Re: [PATCH printk v2 5/8] printk: nbcon: Add sequence handling

From: Petr Mladek
Date: Thu Aug 10 2023 - 05:29:17 EST


On Fri 2023-07-28 02:08:30, John Ogness wrote:
> From: Thomas Gleixner <tglx@xxxxxxxxxxxxx>
>
> Add an atomic_long_t field @nbcon_seq to the console struct to
> store the sequence number for nbcon consoles. For nbcon consoles
> this will be used instead of the non-atomic @seq field. The new
> field allows for safe atomic sequence number updates without
> requiring any locking.
>
> On 64bit systems the new field stores the full sequence number.
> On 32bit systems the new field stores the lower 32 bits of the
> sequence number, which are expanded to 64bit as needed by
> folding the values based on the sequence numbers available in
> the ringbuffer.
>
> For 32bit systems, having a 32bit representation in the console
> is sufficient. If a console ever gets more than 2^31 records
> behind the ringbuffer then this is the least of the problems.
>
> --- a/kernel/printk/printk.c
> +++ b/kernel/printk/printk.c
> @@ -3171,8 +3171,27 @@ void console_unblank(void)
> */
> void console_flush_on_panic(enum con_flush_mode mode)
> {
> + struct console *c;
> bool handover;
> - u64 next_seq;
> + short flags;
> + int cookie;
> + u64 seq;
> +
> + seq = prb_first_valid_seq(prb);
> +
> + /*
> + * Safely handle the atomic consoles before trying to flush any
> + * legacy consoles.
> + */

This is a bit weird because the loop below just sets sequence
number for NBCON consoles. But they are not really flushed.

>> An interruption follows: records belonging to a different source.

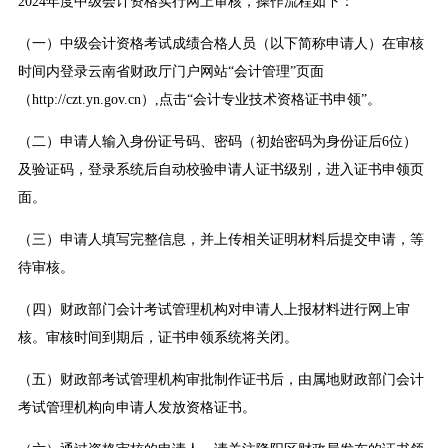
2024年度中级会计资格实行网上审核，操作流程如下：
（一）中级会计资格考试成绩合格人员（以下简称申请人）在审核
时间内登录云南省财政厅门户网站“会计管理”页面
（http://czt.yn.gov.cn）,点击“会计专业技术资格证书申领”。
（二）申请人输入身份证号码、密码（初始密码为身份证后6位）
及验证码，登录系统后自动校验申请人证书级别，进入证书申领页
面。
（三）申请人填写完整信息，并上传相关证明材料后提交申请，等
待审核。
（四）财政部门会计考试管理机构对申请人上报材料进行网上审
核。审核时间到期后，证书申领系统将关闭。
（五）财政部考试管理机构审批制作证书后，由属地财政部门会计
考试管理机构向申请人发放资格证书。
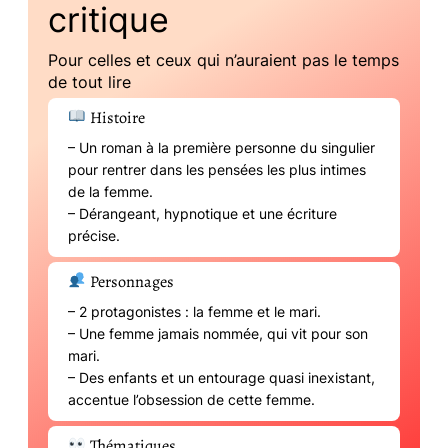
critique
Pour celles et ceux qui n’auraient pas le temps
de tout lire
Histoire
– Un roman à la première personne du singulier
pour rentrer dans les pensées les plus intimes
de la femme.
– Dérangeant, hypnotique et une écriture
précise.
Personnages
– 2 protagonistes : la femme et le mari.
– Une femme jamais nommée, qui vit pour son
mari.
– Des enfants et un entourage quasi inexistant,
accentue l’obsession de cette femme.
Thématiques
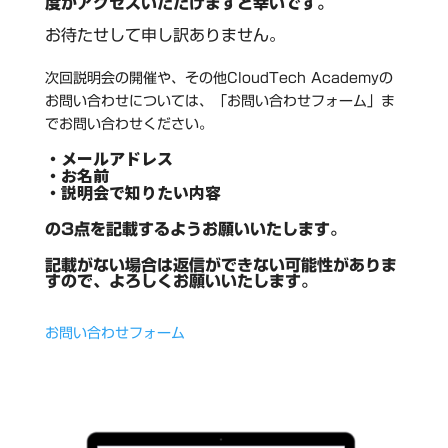
度かアクセスいただけますと幸いです。
お待たせして申し訳ありません。
次回説明会の開催や、その他CloudTech Academyの
お問い合わせについては、「お問い合わせフォーム」ま
でお問い合わせください。
・メールアドレス
・お名前
・説明会で知りたい内容
の3点を記載するようお願いいたします。
記載がない場合は返信ができない可能性がありま
すので、よろしくお願いいたします。
お問い合わせフォーム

I think that you already agreed with it for v3. But let me mention
it here for completeness.

I would prefer to just add the API and use it later when some
particular action get supported. And the flush could not do
anything until nbcon_write() callback is added.

As is it is now, this patch adds nbcon_read()/write() into random
locations and it is not clear how they will be used and if
it is enough.

That said, it makes sense to update the init() path.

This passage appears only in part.